La capacité d’Aung San Suu Kyi, conseillère de l’État et chef de facto du gouvernement civil du Myanmar, à influer sur les événements est incertaine étant donné que l’armée fonctionne indépendamment de toute supervision civile et conserve le contrôle de larges pans du gouvernement. Elle s’est cependant abstenue de s’exprimer contre ces atrocités, et semble y être réticente ou se trouver dans l’incapacité de le faire.
« Les autorités du Myanmar ont choisi de fermer les yeux sur les violations commises par l’armée dans l’État d’Arakan. Ces abus absolument indéfendables doivent cesser immédiatement, et des enquêtes indépendantes doivent avoir lieu afin que les responsables présumés soient amenés à rendre des comptes », a déclaré Rafendi Djamin.
Le désespoir au Bangladesh
Des dizaines de milliers de Rohingyas en quête de sécurité ont franchi la frontière du Bangladesh au cours des deux derniers mois. Le nombre exact de réfugiés est impossible à déterminer, mais les Nations unies estiment qu’ils sont au moins 27 000.

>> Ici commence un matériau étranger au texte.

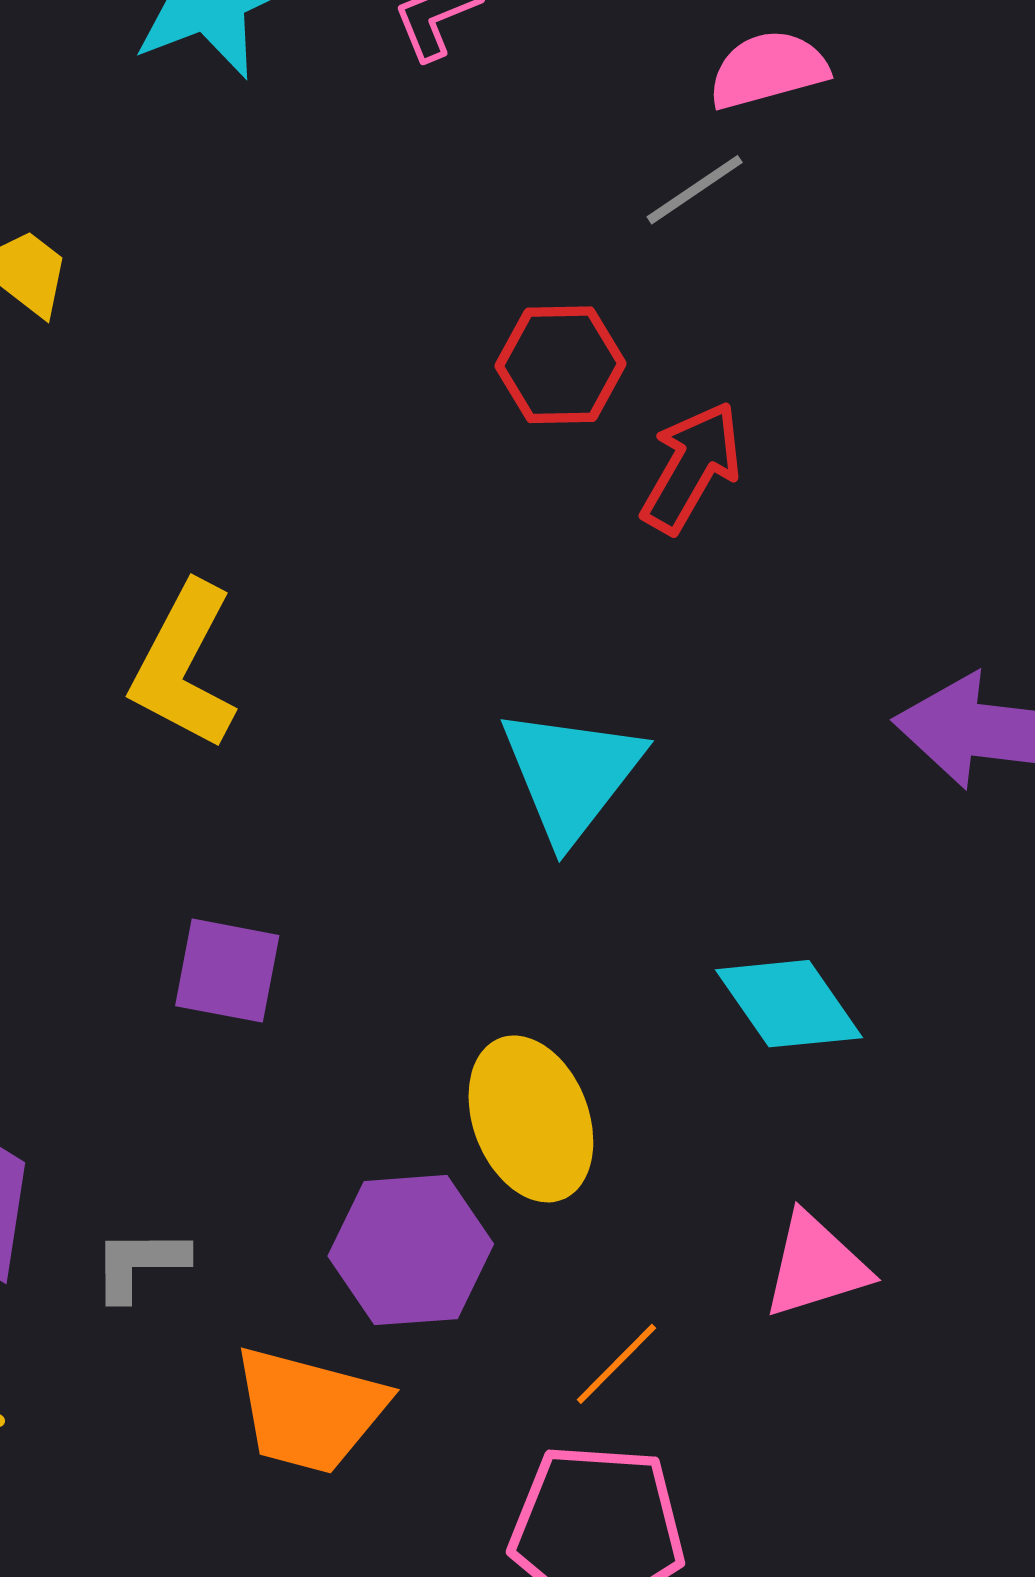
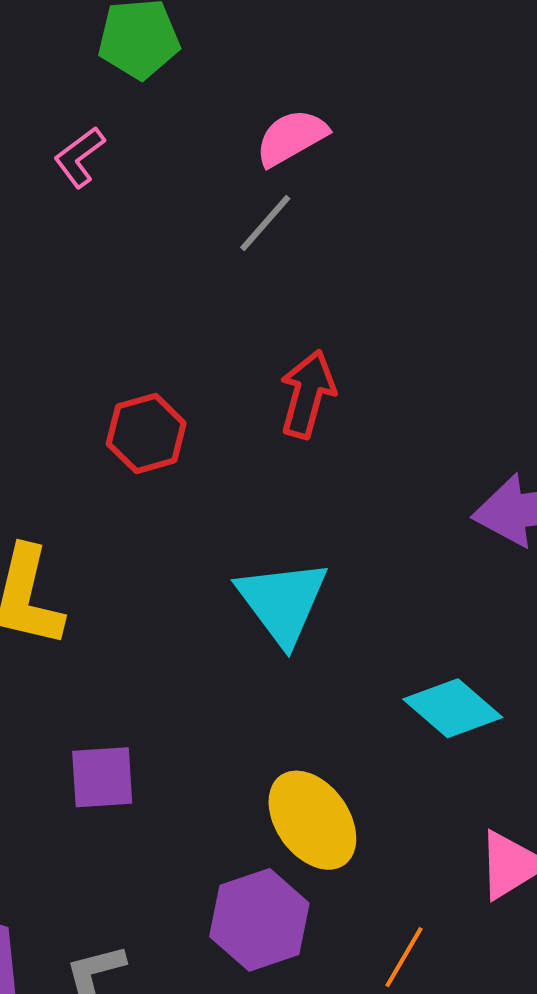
red hexagon: (560, 365) -> (146, 433), moved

En réaction à cet afflux, le Bangladesh a renforcé sa politique de longue date consistant à garder sa frontière avec le Myanmar fermée, et a arrêté et renvoyé des milliers de personnes ayant essayé de fuir. Cela est pourtant illégal aux termes du droit international, car il s’agit d’une atteinte au principe de « non-refoulement », qui interdit absolument le renvoi forcé d’une personne dans un pays ou une zone où elle court un risque réel d’être victime de graves violations des droits fondamentaux.
La menace d’une arrestation et d’une expulsion a poussé les Rohingyas ayant fui à se cacher dans des camps, des villages et des forêts du sud-est du Bangladesh. Ils vivent dans des conditions misérables car le gouvernement a imposé de fortes restrictions à l’aide humanitaire, afin de lutter contre le facteur d’attraction.

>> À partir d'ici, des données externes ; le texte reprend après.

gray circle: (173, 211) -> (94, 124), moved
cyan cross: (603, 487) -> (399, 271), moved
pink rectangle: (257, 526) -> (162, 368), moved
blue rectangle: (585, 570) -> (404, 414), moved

« Le gouvernement bangladais doit ouvrir ses frontières aux demandeurs et demandeuses d’asile, et cesser de traiter comme des criminels les Rohingyas poussés à fuir par le désespoir. Des organisations humanitaires doivent être autorisées à se rendre auprès des dizaines de milliers de personnes ayant fui de terribles violations au Myanmar », a déclaré Champa Patel, directrice pour l’Asie du Sud à Amnesty International.